→ **Problem statement**
Although the records contain pictures, none belong in the copy: restate word for word only the lines from the one with "Gitáros lányok" through the one with "contrôle des configurations.", both included.

→ **Dataset excerpts**

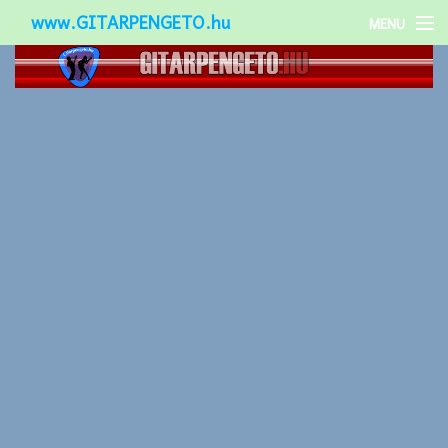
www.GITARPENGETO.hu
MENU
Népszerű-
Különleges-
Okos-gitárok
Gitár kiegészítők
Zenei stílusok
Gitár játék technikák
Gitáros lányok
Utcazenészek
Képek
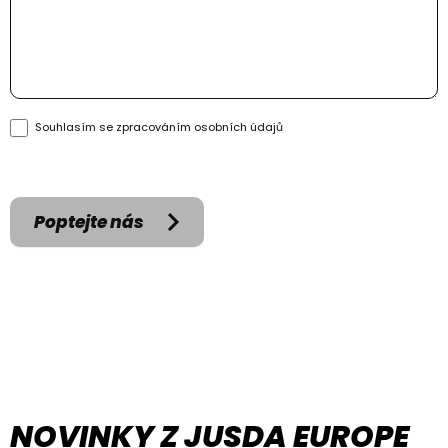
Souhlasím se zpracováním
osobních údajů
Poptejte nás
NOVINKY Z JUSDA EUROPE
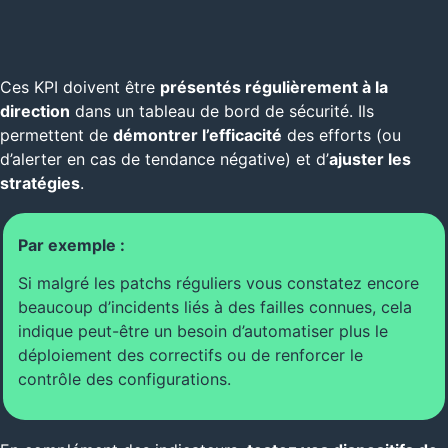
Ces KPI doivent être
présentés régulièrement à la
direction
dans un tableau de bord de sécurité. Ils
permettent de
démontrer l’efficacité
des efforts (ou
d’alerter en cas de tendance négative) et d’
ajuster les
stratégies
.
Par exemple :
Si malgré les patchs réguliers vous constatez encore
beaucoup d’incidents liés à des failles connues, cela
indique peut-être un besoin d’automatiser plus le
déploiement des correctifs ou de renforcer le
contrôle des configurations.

--

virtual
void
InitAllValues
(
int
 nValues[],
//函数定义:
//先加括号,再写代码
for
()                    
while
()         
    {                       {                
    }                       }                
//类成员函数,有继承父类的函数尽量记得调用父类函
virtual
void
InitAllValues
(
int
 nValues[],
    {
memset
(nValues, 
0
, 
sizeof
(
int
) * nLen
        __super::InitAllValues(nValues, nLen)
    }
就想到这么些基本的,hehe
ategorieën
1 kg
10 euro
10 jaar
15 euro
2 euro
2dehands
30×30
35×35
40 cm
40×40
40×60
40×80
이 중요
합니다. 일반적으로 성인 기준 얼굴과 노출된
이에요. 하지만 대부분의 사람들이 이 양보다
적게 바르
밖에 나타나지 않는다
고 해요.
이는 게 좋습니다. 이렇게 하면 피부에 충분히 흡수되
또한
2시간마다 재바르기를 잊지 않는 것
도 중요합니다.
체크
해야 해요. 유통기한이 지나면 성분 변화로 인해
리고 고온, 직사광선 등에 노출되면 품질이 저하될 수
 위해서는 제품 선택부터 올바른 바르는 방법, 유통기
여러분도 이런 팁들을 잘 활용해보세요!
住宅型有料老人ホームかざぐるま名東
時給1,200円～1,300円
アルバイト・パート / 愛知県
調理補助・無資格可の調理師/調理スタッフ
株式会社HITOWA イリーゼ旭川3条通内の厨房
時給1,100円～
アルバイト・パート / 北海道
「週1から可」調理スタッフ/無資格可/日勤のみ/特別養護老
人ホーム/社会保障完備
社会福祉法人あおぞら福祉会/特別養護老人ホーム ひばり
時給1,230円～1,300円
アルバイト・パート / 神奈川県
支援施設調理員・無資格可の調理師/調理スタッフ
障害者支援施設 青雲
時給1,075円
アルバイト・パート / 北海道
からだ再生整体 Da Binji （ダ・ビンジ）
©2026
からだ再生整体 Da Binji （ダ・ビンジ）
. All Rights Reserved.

→ **Task solution**
Gitáros lányok
Utcazenészek
Képek
Souhlasím se zpracováním
osobních údajů
Poptejte nás
NOVINKY Z JUSDA EUROPE
Ces KPI doivent être
présentés régulièrement à la
direction
dans un tableau de bord de sécurité. Ils
permettent de
démontrer l’efficacité
des efforts (ou
d’alerter en cas de tendance négative) et d’
ajuster les
stratégies
.
Par exemple :
Si malgré les patchs réguliers vous constatez encore
beaucoup d’incidents liés à des failles connues, cela
indique peut-être un besoin d’automatiser plus le
déploiement des correctifs ou de renforcer le
contrôle des configurations.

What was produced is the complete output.